Table function invocations always have implicit access to the columns defined by
the left-hand side of the join, so declaring them as LATERAL
is a permitted
no-op.
When a join contains a LATERAL
cross-reference, the right-hand relation is
recomputed for each row in the left-hand relation, then joined to the
left-hand row according to the usual rules of the selected join type.
LATERAL
subqueries can be very expensive to compute. For best results, do not
materialize a view containing a LATERAL
subquery without first inspecting the
plan via the EXPLAIN PLAN
statement. In many common patterns
involving LATERAL
joins, Materialize can optimize away the join entirely.
As a simple example, the following query uses LATERAL
to count from 1 to x
for all the values of x
in xs
.
SELECT * FROM
(VALUES (1), (3)) xs (x)
CROSS JOIN LATERAL generate_series(1, x) y;
x | y
---+---
1 | 1
3 | 1
3 | 2
3 | 3
For a real-world example of a LATERAL
subquery, see the Top-K by group
idiom.
Examples
For these examples, we’ll use a small data set:
Employees
id | name
----+--------
1 | Frank
2 | Arjun
3 | Nikhil
4 | Cuong
Managers
id | name | manages
----+-------+---------
1 | Arjun | 4
2 | Cuong | 3
3 | Frank |
In this table:
Arjun
andFrank
do not have managers.Frank
is a manager but has no reports.
Inner join
Inner joins return all tuples from both tables where the join condition is valid.
SELECT
employees."name" AS employee,
managers."name" AS manager
FROM employees
INNER JOIN managers ON employees.id = managers.manages;
employee | manager
----------+---------
Cuong | Arjun
Nikhil | Cuong
Left outer join
Left outer joins (also known as left joins) return all tuples from the
left-hand-side table, and all tuples from the right-hand-side table that match
the join condition. Tuples on from the left-hand table that are not joined with
a tuple from the right-hand table contain NULL
wherever the right-hand table
is referenced.
SELECT
employees."name" AS employee,
managers."name" AS manager
FROM employees
LEFT OUTER JOIN managers ON employees.id = managers.manages;
employee | manager
----------+---------
Cuong | Arjun
Nikhil | Cuong
Arjun |
Frank |
Right outer join
Right outer joins (also known as right joins) are simply the right-hand-side equivalent of left outer joins.

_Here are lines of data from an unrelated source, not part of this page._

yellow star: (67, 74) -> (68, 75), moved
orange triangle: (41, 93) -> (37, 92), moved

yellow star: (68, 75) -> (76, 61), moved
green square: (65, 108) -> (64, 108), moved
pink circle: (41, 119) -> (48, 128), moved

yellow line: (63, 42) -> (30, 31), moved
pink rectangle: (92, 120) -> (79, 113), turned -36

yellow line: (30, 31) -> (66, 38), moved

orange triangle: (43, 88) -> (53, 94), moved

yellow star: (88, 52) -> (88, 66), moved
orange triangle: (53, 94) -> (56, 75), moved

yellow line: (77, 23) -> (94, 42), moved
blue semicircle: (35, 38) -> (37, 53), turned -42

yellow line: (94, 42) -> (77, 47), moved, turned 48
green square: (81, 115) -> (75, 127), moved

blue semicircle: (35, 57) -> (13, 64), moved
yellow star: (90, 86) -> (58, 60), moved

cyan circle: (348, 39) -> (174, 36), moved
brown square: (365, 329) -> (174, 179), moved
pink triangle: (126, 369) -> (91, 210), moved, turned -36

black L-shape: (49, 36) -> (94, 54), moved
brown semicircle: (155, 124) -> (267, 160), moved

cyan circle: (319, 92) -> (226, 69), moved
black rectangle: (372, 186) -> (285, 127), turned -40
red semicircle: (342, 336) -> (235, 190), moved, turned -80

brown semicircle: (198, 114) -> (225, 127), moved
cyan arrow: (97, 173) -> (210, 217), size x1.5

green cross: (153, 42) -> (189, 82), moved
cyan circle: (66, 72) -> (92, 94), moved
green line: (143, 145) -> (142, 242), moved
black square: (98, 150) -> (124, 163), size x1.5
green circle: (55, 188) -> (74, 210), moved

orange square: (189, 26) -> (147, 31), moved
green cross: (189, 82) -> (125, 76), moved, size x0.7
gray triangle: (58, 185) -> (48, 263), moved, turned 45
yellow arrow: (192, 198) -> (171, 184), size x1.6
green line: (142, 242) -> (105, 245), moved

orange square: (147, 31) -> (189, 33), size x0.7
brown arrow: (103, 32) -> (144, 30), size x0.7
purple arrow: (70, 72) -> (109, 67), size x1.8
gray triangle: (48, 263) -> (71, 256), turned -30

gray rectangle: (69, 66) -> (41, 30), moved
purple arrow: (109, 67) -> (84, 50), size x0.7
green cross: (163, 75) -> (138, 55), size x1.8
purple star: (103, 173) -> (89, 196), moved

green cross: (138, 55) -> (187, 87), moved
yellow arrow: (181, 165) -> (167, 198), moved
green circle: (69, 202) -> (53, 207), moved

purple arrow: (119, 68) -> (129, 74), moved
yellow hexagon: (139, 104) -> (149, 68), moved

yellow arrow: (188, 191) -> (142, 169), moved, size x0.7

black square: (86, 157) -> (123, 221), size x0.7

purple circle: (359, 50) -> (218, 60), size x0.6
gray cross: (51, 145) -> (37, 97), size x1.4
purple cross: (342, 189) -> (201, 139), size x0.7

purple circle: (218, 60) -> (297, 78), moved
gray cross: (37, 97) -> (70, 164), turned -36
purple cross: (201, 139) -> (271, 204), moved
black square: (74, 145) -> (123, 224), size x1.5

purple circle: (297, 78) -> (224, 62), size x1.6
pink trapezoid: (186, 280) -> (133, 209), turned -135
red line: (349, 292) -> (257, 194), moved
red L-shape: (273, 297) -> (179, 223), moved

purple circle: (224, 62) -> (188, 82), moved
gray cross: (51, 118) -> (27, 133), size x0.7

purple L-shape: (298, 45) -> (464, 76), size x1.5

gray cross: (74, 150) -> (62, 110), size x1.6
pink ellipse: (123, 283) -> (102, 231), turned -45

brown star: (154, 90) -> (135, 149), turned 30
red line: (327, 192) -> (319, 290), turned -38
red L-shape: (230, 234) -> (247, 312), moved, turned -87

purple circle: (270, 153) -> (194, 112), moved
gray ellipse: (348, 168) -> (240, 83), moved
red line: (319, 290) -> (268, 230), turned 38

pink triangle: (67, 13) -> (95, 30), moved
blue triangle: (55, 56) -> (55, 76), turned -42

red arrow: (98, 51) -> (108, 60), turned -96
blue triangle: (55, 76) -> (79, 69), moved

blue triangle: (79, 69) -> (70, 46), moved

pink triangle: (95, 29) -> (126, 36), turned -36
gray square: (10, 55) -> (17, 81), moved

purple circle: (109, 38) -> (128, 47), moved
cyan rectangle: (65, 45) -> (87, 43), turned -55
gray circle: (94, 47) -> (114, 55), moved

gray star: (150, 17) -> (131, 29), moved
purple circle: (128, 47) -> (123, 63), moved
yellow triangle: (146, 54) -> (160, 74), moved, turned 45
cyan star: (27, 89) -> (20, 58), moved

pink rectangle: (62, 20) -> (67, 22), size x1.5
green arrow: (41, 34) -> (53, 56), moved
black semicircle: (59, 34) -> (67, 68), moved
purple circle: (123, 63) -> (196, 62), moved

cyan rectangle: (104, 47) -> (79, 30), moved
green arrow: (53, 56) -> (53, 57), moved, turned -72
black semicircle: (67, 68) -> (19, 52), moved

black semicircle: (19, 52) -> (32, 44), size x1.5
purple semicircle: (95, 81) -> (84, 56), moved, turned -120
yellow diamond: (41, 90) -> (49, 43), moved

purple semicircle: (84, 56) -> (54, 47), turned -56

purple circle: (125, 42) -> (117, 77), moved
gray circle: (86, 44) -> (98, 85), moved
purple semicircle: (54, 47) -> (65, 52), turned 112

Right outer joins return all tuples from the right-hand-side table, and all
tuples from the left-hand-side table that match the join condition. Tuples on
from the right-hand table that are not joined with a tuple from the left-hand
table contain NULL
wherever the left-hand table is referenced.
SELECT
employees."name" AS employee,
managers."name" AS manager
FROM employees
RIGHT OUTER JOIN managers ON employees.id = managers.manages;
employee | manager
----------+---------
Cuong | Arjun
Nikhil | Cuong
| Frank
Full outer join
Full outer joins perform both a left outer join and a right outer join. They return all tuples from both tables, and join them together where the join conditions are met.
Tuples that are not joined with the other table contain NULL
wherever the
other table is referenced.
SELECT
employees."name" AS employee,
managers."name" AS manager
FROM employees
FULL OUTER JOIN managers ON employees.id = managers.manages;
employee | manager
----------+---------
Cuong | Arjun
Nikhil | Cuong
| Frank
Arjun |
Frank |
Cross join
Cross joins return the Cartesian product of the two tables, i.e. all combinations of tuples from the left-hand table combined with tuples from the right-hand table.
Our example dataset doesn’t have a meaningful cross-join query, but the above diagram shows how cross joins form the Cartesian product.